* _Your objective_: Exact copy, pictures excluded: output the lines from the opening of the entries through the line bearing "大理丽江旅游:最全面、实用的旅行攻略".

Saved data entries
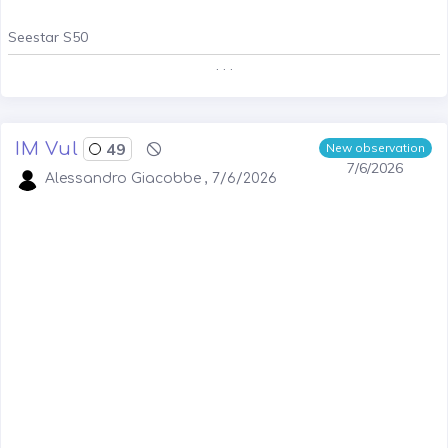
Seestar S50
. . .
IM Vul
49
New observation
7/6/2026
Alessandro Giacobbe , 7/6/2026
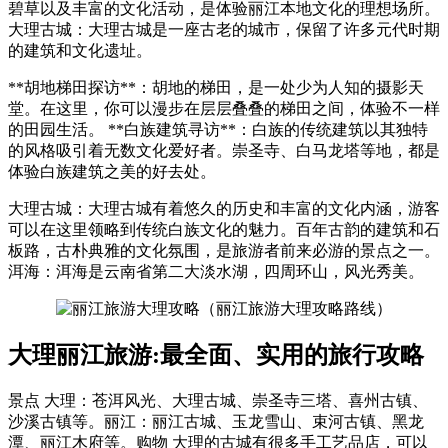
碧草以及丰富的文化活动，是体验丽江本地文化的理想场所。
大理古城：大理古城是一座古老的城市，保留了许多元代时期
的建筑和文化遗址。
**胡地梯田探访**：胡地的梯田，是一处少为人知的摄影天
堂。在这里，你可以漫步在层层叠叠的梯田之间，体验不一样
的田园生活。 **白族建筑寻访**：白族的传统建筑以其独特
的风格吸引着无数文化爱好者。崇圣寺、白马龙塔等地，都是
体验白族建筑之美的好去处。
大理古城：大理古城有着悠久的历史和丰富的文化内涵，游客
可以在这里领略到传统白族文化的魅力。百年古韵的建筑和石
板路，古朴典雅的文化氛围，是旅游者前来必游的景点之一。
洱海：洱海是云南省第二大淡水湖，四周环山，风光秀美。
大理丽江旅游:最全面、实用的旅行攻略
景点 大理：苍洱风光、大理古城、崇圣寺三塔、喜州古镇、
沙溪古镇等。丽江：丽江古城、玉龙雪山、束河古镇、黑龙
潭、丽江木府等。购物 大理的古城有很多手工艺品店，可以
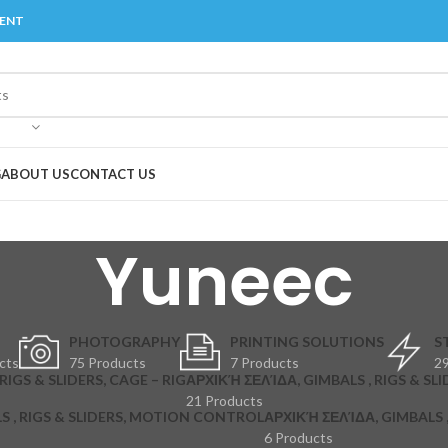
MENT
G
ABOUT US
CONTACT US
Yuneec
PHOTOGRAPHY
PRINTING SOLUTIONS
S
cts
75 Products
7 Products
29
RIGS & SLIDERS, CAGE – RIG
ΑΡΧΙΚΉ ΣΕΛΊΔΑ, GIMBALS , RIGS & SLI
21 Products
S , RIGS & SLIDERS, MOTION CONTROL
ΑΡΧΙΚΉ ΣΕΛΊΔΑ, GIMBALS , 
6 Products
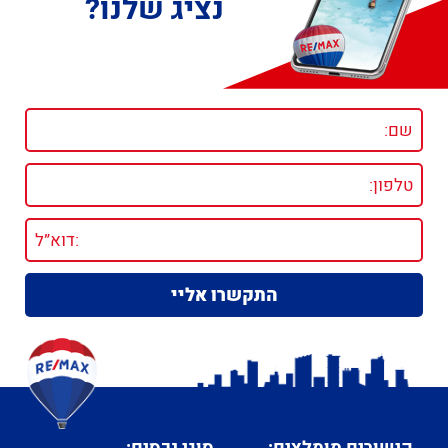
נציג שלנו?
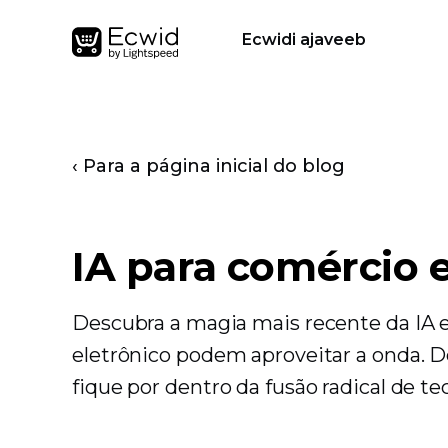
Ecwidi ajaveeb
‹ Para a página inicial do blog
IA para comércio 
Descubra a magia mais recente da IA 
eletrônico podem aproveitar a onda. D
fique por dentro da fusão radical de t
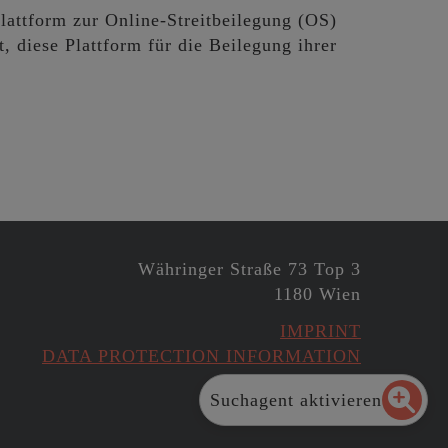
attform zur Online-Streitbeilegung (OS)
, diese Plattform für die Beilegung ihrer
Währinger Straße 73 Top 3
1180 Wien
IMPRINT
DATA PROTECTION INFORMATION
Suchagent aktivieren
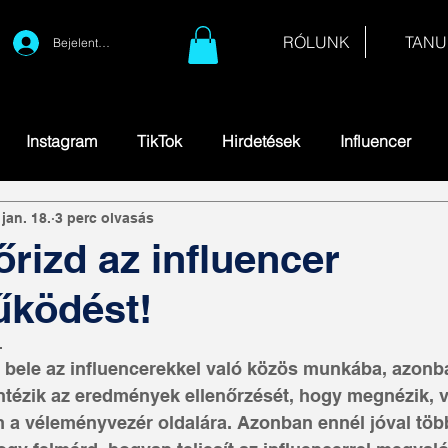
RÓLUNK
TANU
Bejelentkezés
Instagram
TikTok
Hirdetések
Influencer
 jan. 18.
3 perc olvasás
őrizd az influencer
űködést!
.
 bele az influencerekkel való közös munkába, azon
intézik az eredmények ellenőrzését, hogy megnézik, 
om a véleményvezér oldalára. Azonban ennél jóval több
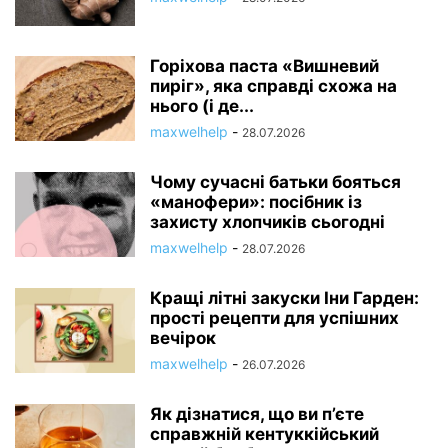
Горіхова паста «Вишневий
пиріг», яка справді схожа на
нього (і де...
maxwelhelp
-
28.07.2026
Чому сучасні батьки бояться
«манофери»: посібник із
захисту хлопчиків сьогодні
maxwelhelp
-
28.07.2026
Кращі літні закуски Іни Гарден:
прості рецепти для успішних
вечірок
maxwelhelp
-
26.07.2026
Як дізнатися, що ви п’єте
справжній кентуккійський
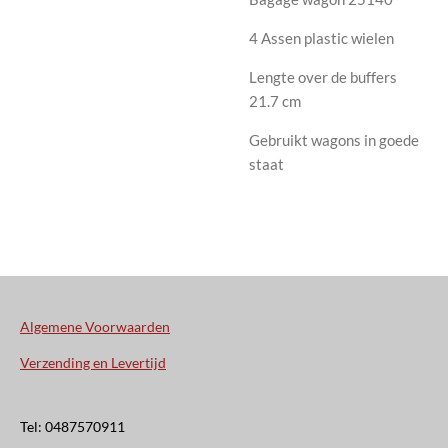
4 Assen plastic wielen
Lengte over de buffers
21.7 cm
Gebruikt wagons in goede
staat
Algemene Voorwaarden
Verzending en Levertijd
Tel: 0487570911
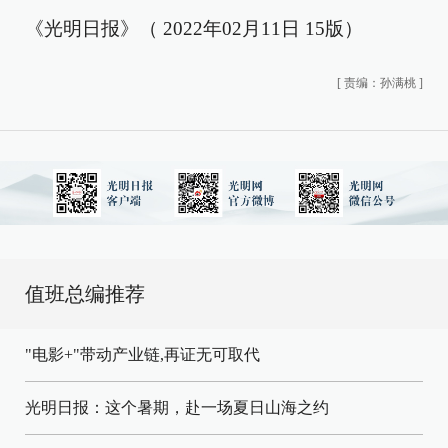
《光明日报》（ 2022年02月11日 15版）
[
责编：孙满桃
]
值班总编推荐
"电影+"带动产业链,再证无可取代
光明日报：这个暑期，赴一场夏日山海之约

* _Your solution_:
Seestar S50
. . .
IM Vul
49
New observation
7/6/2026
Alessandro Giacobbe , 7/6/2026
碧草以及丰富的文化活动，是体验丽江本地文化的理想场所。
大理古城：大理古城是一座古老的城市，保留了许多元代时期
的建筑和文化遗址。
**胡地梯田探访**：胡地的梯田，是一处少为人知的摄影天
堂。在这里，你可以漫步在层层叠叠的梯田之间，体验不一样
的田园生活。 **白族建筑寻访**：白族的传统建筑以其独特
的风格吸引着无数文化爱好者。崇圣寺、白马龙塔等地，都是
体验白族建筑之美的好去处。
大理古城：大理古城有着悠久的历史和丰富的文化内涵，游客
可以在这里领略到传统白族文化的魅力。百年古韵的建筑和石
板路，古朴典雅的文化氛围，是旅游者前来必游的景点之一。
洱海：洱海是云南省第二大淡水湖，四周环山，风光秀美。
大理丽江旅游:最全面、实用的旅行攻略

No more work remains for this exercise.